The case was dismissed earlier this year on the grounds that some local contracts are shielded from antitrust scrutiny, but the plaintiffs say the judge erred by giving deference to the city for creating a wholly privatized monopoly, as opposed to something more akin to a utility, with the state “actively supervising” the private entity.
But I don’t actually want to get hung up on the ins and outs of the court case, but rather use it to highlight a very pernicious public policy practice that needs to go away, and which causes many of the woes the plaintiffs are concerned about: Non-competes in infrastructure projects.
Back in 2008, Chicago leaders privatized the city’s parking meters, gifting Chicago Parking Meters, LLC—the main backer of which is the Wall Street bank Morgan Stanley—with an exclusive 75 year deal to run the meters, in exchange for $1.15 billion up front. It’s turned out to be an amazing deal for the investors: They’ve made a $500 million profit, with 61 years still to go on the contract. It’s worked out less well for Chicago drivers, who pay the highest parking rates of any large city, save for New York.
But that’s not really what bother me: Urban parking is a valuable commodity and should be priced accordingly. No, what bothers me is the non-compete clause the city included in the contract, which precludes it from doing anything that might dent the profits of the parking meters investors, even as the city’s transportation and transit needs change. It even forces it to pay a hefty chunk of change to the investment group every year, undermining the whole point of the deal in the first place.
When most folks think of non-competes, I imagine they think of those that apply to workers, which prevent them from leaving one job for a similar one with a competitor. But governments, be they state or local, also include them in public-private infrastructure projects. They prevent the government from “competing” with those privatized projects in some way that would reduce the privatized profits.
So, for example, Chicago is prevented from engaging in changes to the streets that might “compete” with parking spaces, such as adding bike or bus lanes or expanding sidewalks, no matter what the current preferences of the city’s residents are. With some exceptions, the city is also barred from providing any public off-street parking within one mile of a privatized meter parking spot.
But it gets worse. The city has to compensate the private investors when it takes meters out of commission for activities such as parades or street fairs, or, say, when it wants to open up streets for restaurant eating during a pandemic. These payouts totaled $27 million in 2012 before the city slightly renegotiated the deal; they still came in at $20 million in 2018, $11 million in 2019, and more than $6.2 million in 2020, the last year for which I can find data.
As one academic paper put it, “Risk reduction mechanisms embedded in the contract resulted in the city absorbing new costs and risks that negatively impacted city finances and remade the local state as a risk manager tasked with responsibilities that protect the rate of return of the global infrastructure investment fund.”

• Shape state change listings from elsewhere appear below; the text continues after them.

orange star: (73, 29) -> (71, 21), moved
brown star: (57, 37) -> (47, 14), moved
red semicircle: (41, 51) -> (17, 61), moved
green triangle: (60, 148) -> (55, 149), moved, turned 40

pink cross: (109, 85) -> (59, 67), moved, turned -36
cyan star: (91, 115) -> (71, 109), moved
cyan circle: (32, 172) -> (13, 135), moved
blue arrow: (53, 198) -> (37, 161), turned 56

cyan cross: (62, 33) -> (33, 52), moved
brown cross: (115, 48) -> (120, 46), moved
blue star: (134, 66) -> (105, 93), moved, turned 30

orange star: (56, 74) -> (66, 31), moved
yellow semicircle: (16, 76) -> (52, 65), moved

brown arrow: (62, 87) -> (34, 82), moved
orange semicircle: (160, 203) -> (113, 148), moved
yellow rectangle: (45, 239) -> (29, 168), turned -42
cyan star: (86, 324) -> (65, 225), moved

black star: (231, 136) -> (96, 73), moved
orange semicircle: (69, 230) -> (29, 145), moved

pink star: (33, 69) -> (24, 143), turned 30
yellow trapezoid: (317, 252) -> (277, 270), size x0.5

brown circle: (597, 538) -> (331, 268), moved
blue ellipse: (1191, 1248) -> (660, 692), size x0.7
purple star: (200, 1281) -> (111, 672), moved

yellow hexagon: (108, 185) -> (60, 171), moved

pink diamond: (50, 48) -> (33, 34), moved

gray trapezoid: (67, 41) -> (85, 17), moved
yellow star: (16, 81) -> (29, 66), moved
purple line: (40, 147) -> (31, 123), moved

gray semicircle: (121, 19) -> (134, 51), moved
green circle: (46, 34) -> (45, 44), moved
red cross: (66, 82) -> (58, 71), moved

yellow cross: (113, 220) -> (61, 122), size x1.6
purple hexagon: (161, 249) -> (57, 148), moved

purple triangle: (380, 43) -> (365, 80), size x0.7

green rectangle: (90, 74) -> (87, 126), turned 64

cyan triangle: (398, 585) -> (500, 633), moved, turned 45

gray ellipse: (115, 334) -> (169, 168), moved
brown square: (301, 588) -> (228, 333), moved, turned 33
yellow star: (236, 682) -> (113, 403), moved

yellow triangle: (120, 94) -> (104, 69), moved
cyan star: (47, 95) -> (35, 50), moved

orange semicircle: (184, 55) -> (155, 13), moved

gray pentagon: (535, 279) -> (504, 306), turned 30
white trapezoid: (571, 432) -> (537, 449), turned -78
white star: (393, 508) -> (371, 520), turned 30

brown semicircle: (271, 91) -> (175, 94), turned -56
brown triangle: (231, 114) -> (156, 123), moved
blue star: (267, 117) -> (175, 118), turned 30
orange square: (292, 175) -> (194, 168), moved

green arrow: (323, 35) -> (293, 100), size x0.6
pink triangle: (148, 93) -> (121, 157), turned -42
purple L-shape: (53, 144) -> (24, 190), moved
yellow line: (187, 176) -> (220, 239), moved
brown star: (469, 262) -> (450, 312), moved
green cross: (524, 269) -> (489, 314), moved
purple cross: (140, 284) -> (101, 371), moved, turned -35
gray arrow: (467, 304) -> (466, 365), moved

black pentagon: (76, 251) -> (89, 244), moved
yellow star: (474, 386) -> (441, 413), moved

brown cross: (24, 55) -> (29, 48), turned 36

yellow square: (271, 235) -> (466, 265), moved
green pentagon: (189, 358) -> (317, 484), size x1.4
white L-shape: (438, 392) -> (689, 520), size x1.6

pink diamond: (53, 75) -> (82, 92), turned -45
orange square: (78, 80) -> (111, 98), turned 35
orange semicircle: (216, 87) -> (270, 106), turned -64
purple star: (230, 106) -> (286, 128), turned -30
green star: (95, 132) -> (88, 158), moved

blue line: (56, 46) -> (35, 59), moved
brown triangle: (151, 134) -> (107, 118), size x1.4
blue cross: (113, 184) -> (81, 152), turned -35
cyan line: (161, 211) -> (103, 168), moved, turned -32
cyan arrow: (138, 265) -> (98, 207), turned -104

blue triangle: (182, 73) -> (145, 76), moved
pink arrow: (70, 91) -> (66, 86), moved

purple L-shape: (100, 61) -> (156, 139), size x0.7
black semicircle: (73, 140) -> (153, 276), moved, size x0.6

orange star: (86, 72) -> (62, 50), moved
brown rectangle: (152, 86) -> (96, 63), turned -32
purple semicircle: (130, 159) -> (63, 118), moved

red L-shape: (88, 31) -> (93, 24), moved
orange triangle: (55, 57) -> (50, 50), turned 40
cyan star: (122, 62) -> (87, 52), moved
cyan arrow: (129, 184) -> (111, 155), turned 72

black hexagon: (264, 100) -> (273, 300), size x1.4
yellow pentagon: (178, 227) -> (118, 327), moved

In other words, the city became responsible for protecting investor returns, while putting itself in a worse financial position.
Chicago’s meters are the most well-known example of non-competes in privatized infrastructure, but there are plenty of others. For example, in this paper I told a story from North Carolina:
In 2014, the North Carolina Department of Transportation signed a contract with a private developer, I-77 Mobility Partners, to build new lanes on Interstate 77. Unbeknownst to local officials and residents, it included a non-compete clause requiring the state to compensate the developer if the state built new exits or added lanes to the highway. The non-compete is in effect for 50 years, effectively preventing local communities from taking steps to build new transportation infrastructure if they don’t simultaneously want to compensate a private firm to the tune of millions of dollars.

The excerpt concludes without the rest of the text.